Problem description: Word for word and without images, transcribe all of the records.
- - -
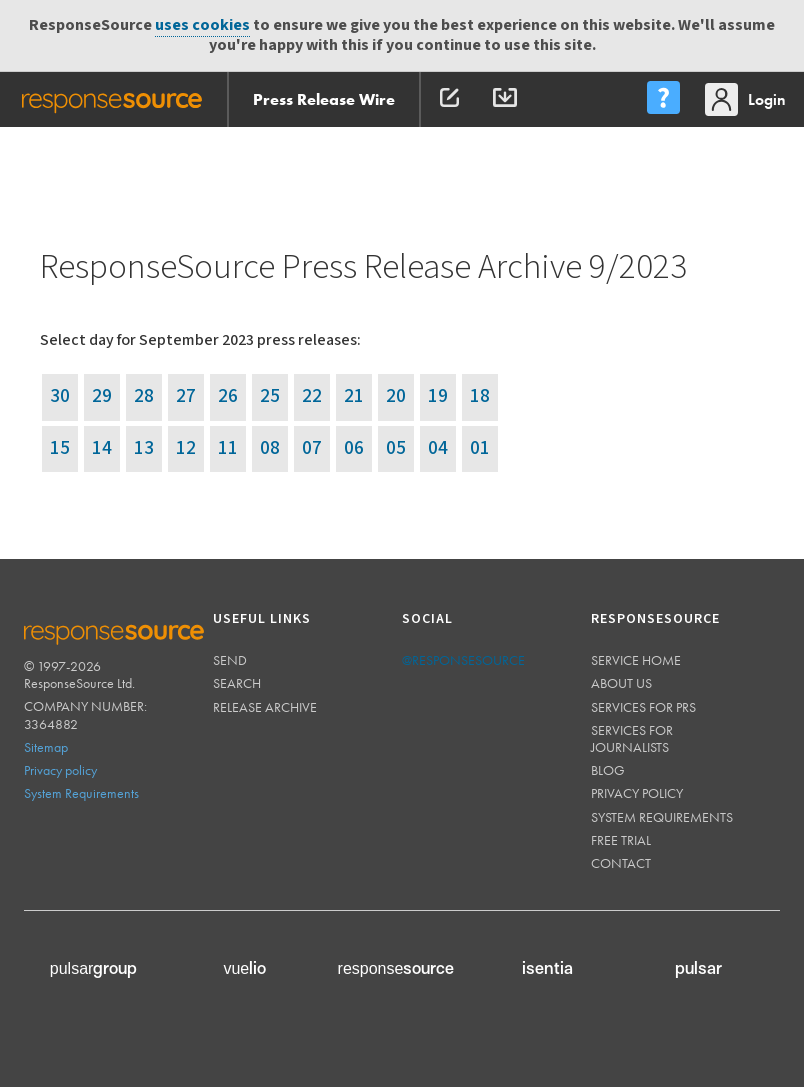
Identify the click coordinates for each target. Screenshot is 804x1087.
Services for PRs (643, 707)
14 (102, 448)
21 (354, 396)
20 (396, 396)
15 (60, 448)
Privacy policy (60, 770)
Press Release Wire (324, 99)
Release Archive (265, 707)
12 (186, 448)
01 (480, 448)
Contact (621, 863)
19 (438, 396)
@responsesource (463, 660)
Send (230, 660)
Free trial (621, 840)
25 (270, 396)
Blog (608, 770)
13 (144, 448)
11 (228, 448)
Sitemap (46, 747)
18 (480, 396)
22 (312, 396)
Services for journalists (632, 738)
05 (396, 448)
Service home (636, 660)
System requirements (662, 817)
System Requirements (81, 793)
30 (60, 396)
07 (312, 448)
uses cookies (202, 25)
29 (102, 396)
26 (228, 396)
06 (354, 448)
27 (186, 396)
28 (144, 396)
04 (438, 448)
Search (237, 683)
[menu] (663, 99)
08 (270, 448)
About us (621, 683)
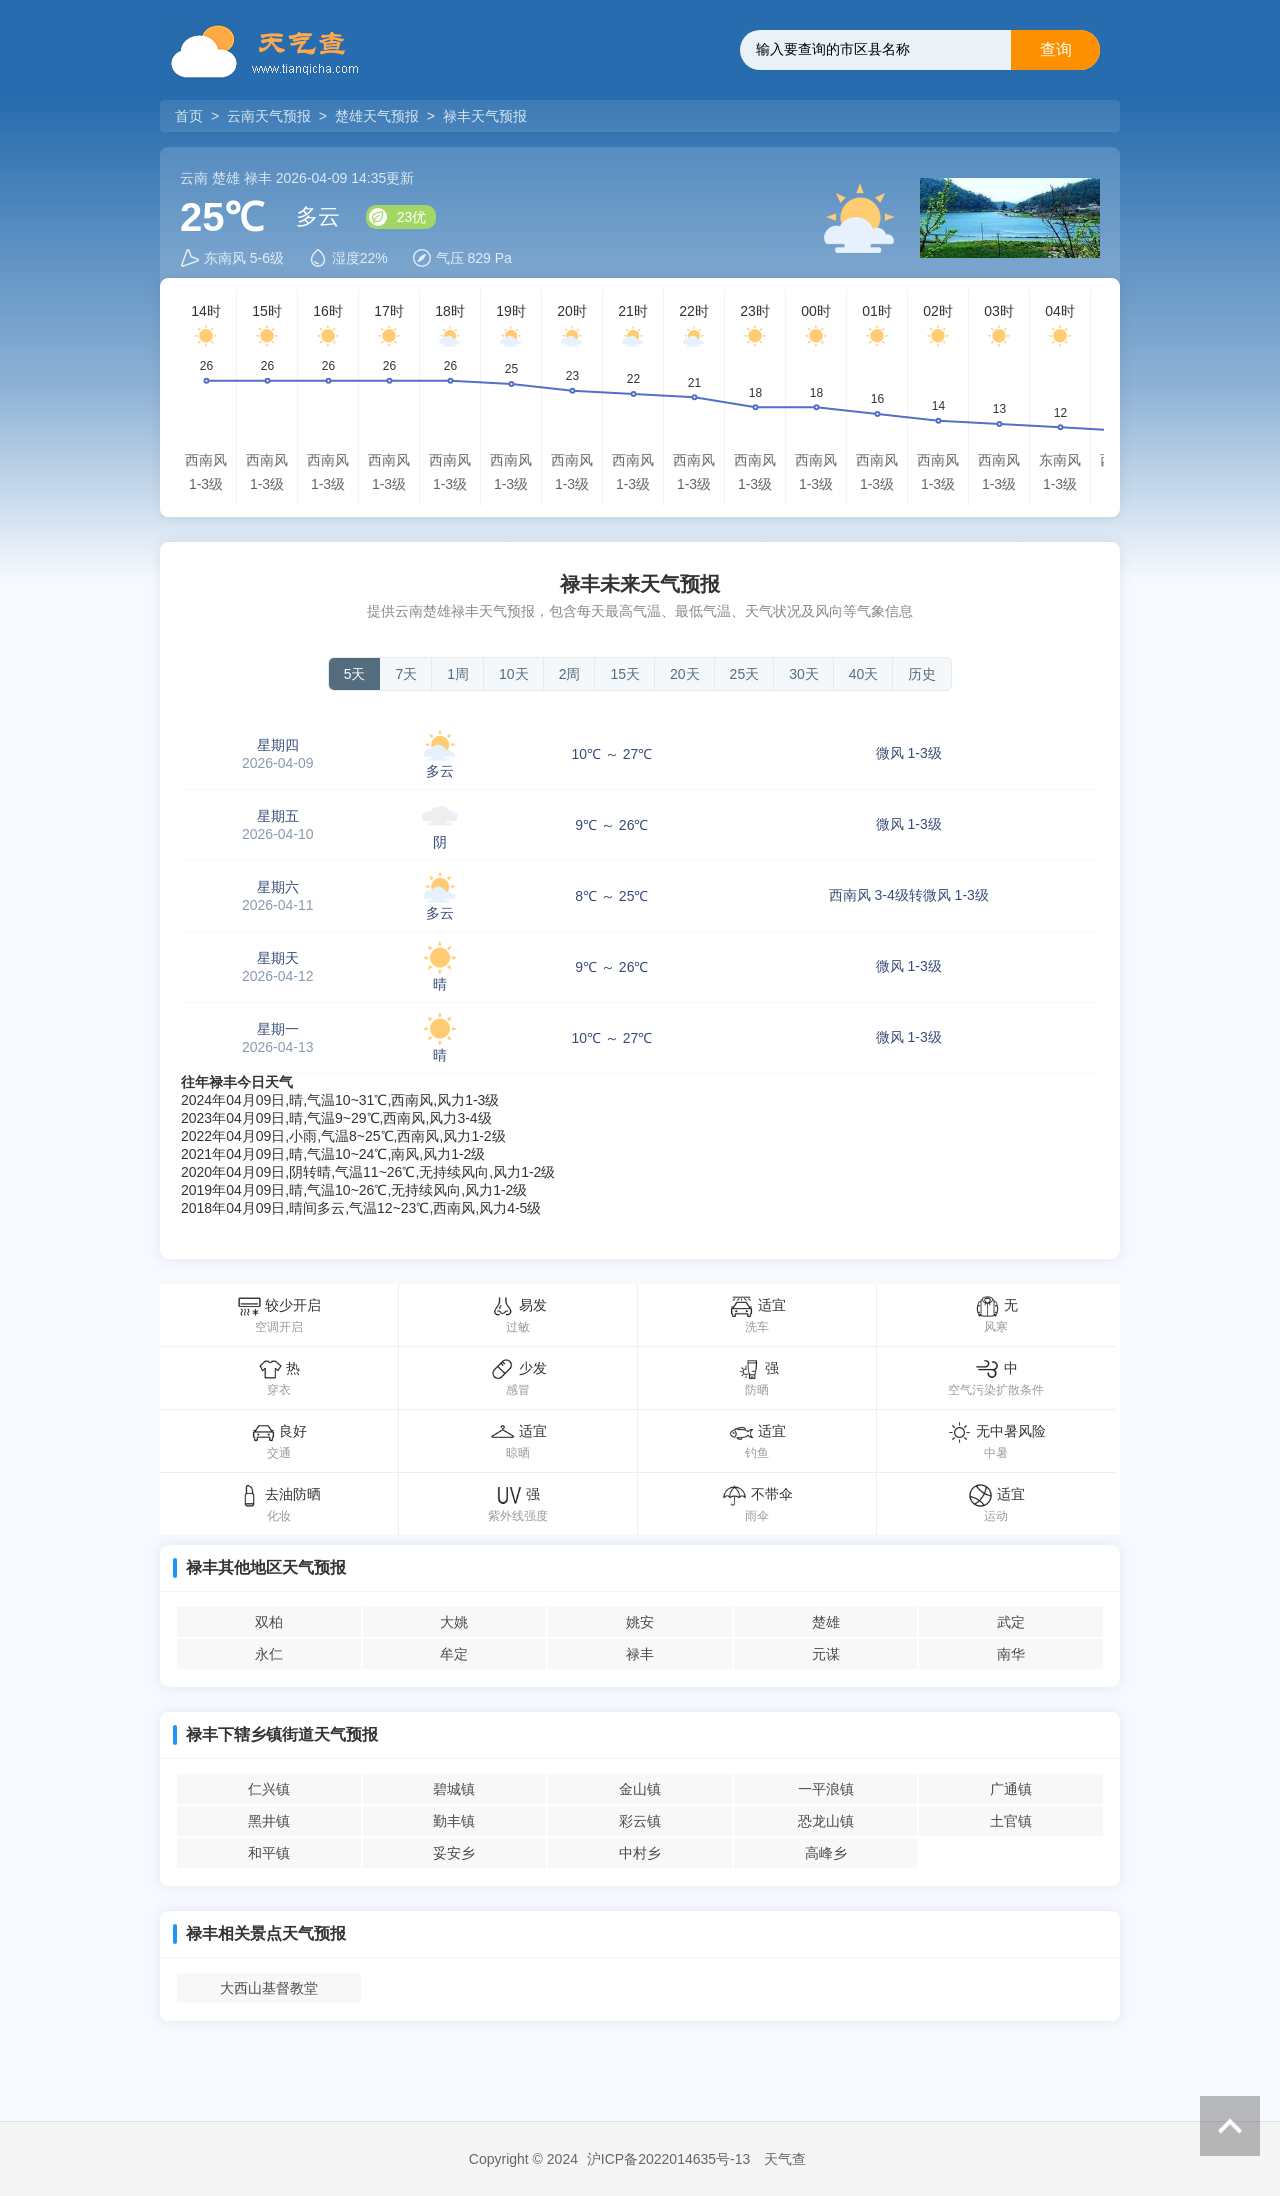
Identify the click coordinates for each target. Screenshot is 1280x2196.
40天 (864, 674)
- - -
Output for this task:
Identify the click coordinates for each target. Screenshot is 804x1087.
Services for PRs (643, 707)
14 (102, 448)
21 (354, 396)
20 (396, 396)
15 (60, 448)
Privacy policy (60, 770)
Press Release Wire (324, 99)
Release Archive (265, 707)
12 (186, 448)
01 (480, 448)
Contact (621, 863)
19 (438, 396)
@responsesource (463, 660)
Send (230, 660)
Free trial (621, 840)
25 (270, 396)
Blog (608, 770)
13 (144, 448)
11 (228, 448)
Sitemap (46, 747)
18 (480, 396)
22 (312, 396)
Services for journalists (632, 738)
05 (396, 448)
Service home (636, 660)
System requirements (662, 817)
System Requirements (81, 793)
30 (60, 396)
07 (312, 448)
uses cookies (202, 25)
29 (102, 396)
26 (228, 396)
06 (354, 448)
27 (186, 396)
28 (144, 396)
04 (438, 448)
Search (237, 683)
[menu] (663, 99)
08 (270, 448)
About us (621, 683)
Identify the click coordinates for each target. Screenshot is 1280x2196.
40天 (864, 674)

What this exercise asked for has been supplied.